I will be trying to update later this afternoon and see what happens. Thank you so much dude!!
 

Cajunitaly

New Member
Feb 9, 2024
4
0
1
Did this work cuz Im having exact same issue dual 7763s. I just had spine surgery so I don’t want to get up to reburn hive unless is works. thanks yall
 

NikVince

New Member
Feb 5, 2024
5
0
1
Did this work cuz Im having exact same issue dual 7763s. I just had spine surgery so I don’t want to get up to reburn hive unless is works. thanks yall
It absolutely worked for me and I have been mining at about 55 degrees per CPU for the last days since!!
The only thing that was giving me a little trouble were the VRMs that were overheating.
I 3D printed this duct and now they sit at about 70-75 degrees but aren’t overheating anymore.
Good luck with your recovery and stay safe!
IMG_8564.jpeg
 

drdepasquale

Member
Dec 1, 2022
77
32
18
That appears to be running awfully hot! What do the temperatures show in other operating systems? I have a machine with the same CPU coolers used for Monero mining and it never runs hotter than 55C even with 225 Watt processors.
 

Cajunitaly

New Member
Feb 9, 2024
4
0
1
It absolutely worked for me and I have been mining at about 55 degrees per CPU for the last days since!!
The only thing that was giving me a little trouble were the VRMs that were overheating.
I 3D printed this duct and now they sit at about 70-75 degrees but aren’t overheating anymore.
Good luck with your recovery and stay safe!
View attachment 34480
Awesome!! Ok will getup and go burn me an updated bootdisk. I was freaking when it overheated originally. Yes the vrm on those SuperMicro boards always been issues. Looks like you got plenty fans! I’m working on turning one my extra bedrooms to a mini fridge to fix the warning issues .. I’m lucky if I have another month before east texas starts its warming phase. thanks for the reply!
 

Cajunitaly

New Member
Feb 9, 2024
4
0
1
It absolutely worked for me and I have been mining at about 55 degrees per CPU for the last days since!!
The only thing that was giving me a little trouble were the VRMs that were overheating.
I 3D printed this duct and now they sit at about 70-75 degrees but aren’t overheating anymore.
Good luck with your recovery and stay safe!
View attachment 34480
On another note.. can you make stands for these dual boards on your 3d printer?
 

NikVince

New Member
Feb 5, 2024
5
0
1
That appears to be running awfully hot!

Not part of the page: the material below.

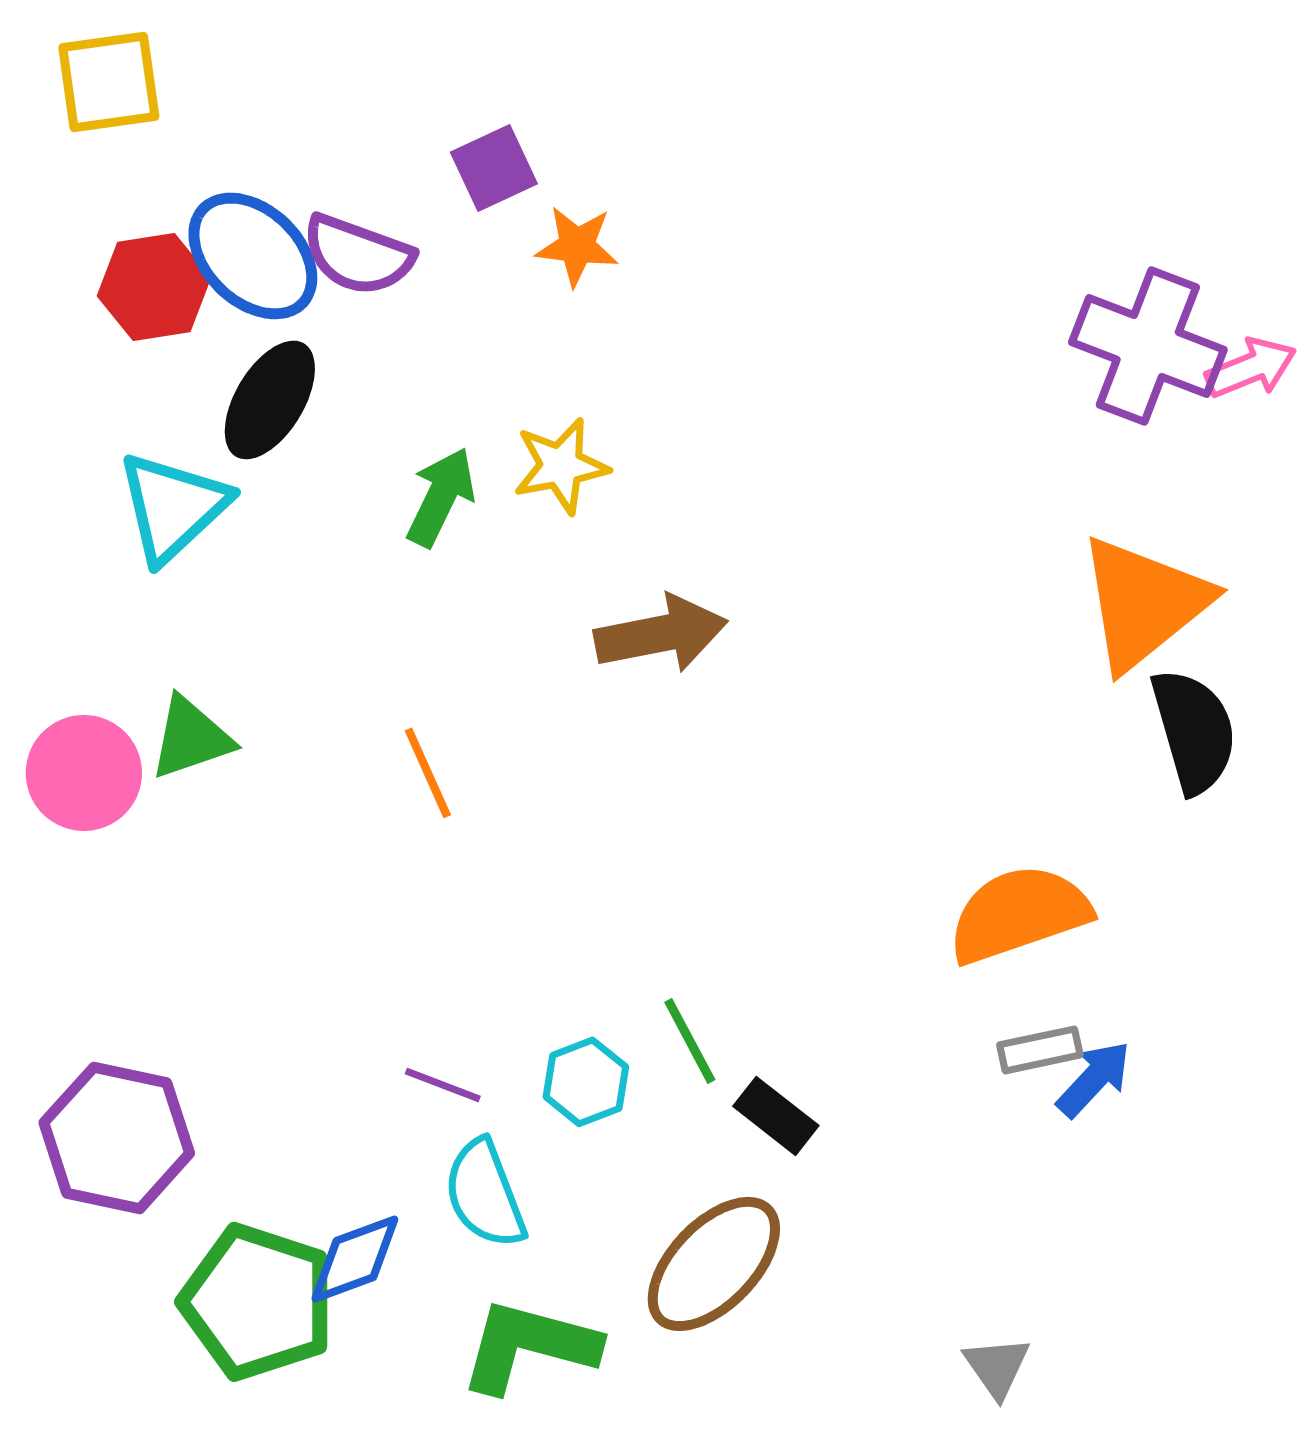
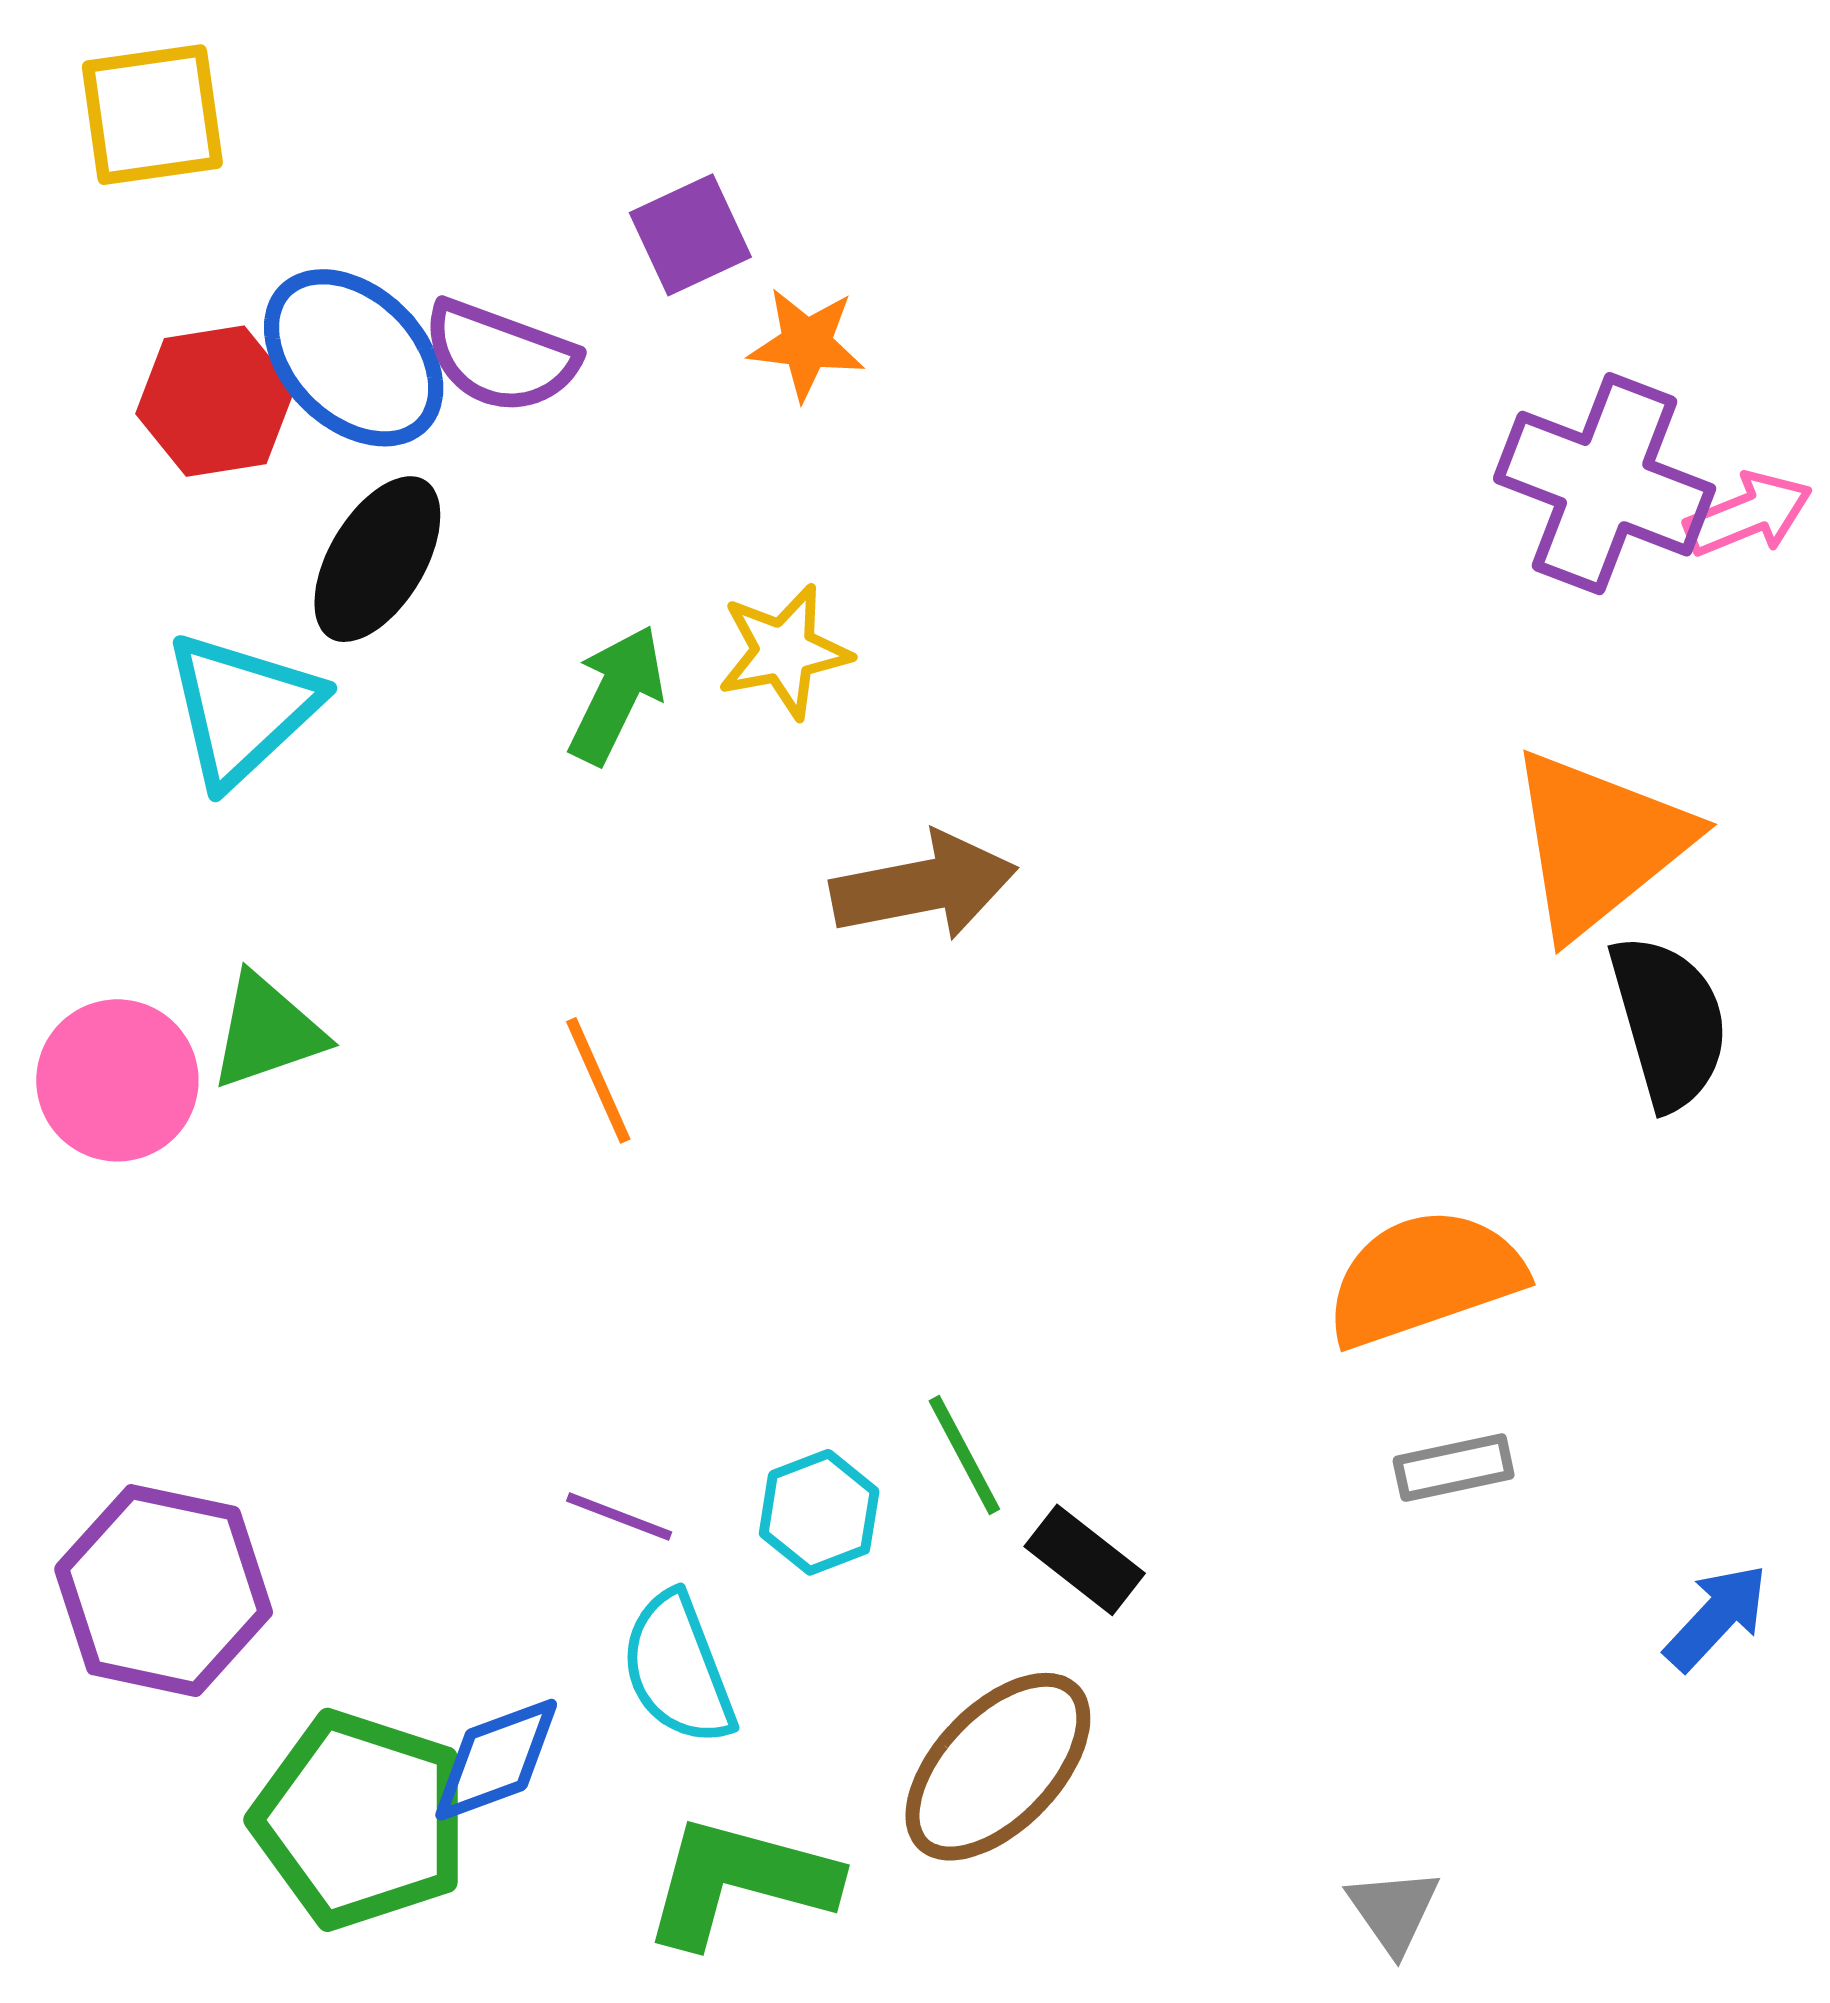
blue arrow: (1094, 1079) -> (1716, 1617), moved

What do the temperatures show in other operating systems? I have a machine with the same CPU coolers used for Monero mining and it never runs hotter than 55C even with 225 Watt processors.
These CPUs are 280watt Tdp, not 225.
As I said yesterday, updating the kernel fixed the wrong temperature display and I'm currently running at 55-60 degrees at max!
 

drdepasquale

Member
Dec 1, 2022
77
32
18
These CPUs are 280watt Tdp, not 225.
As I said yesterday, updating the kernel fixed the wrong temperature display and I'm currently running at 55-60 degrees at max!
I could see that these would run a little hotter with a higher TDP. These are still far cooler and more efficient when compared to a consumer grade CPU of the same or higher TDP.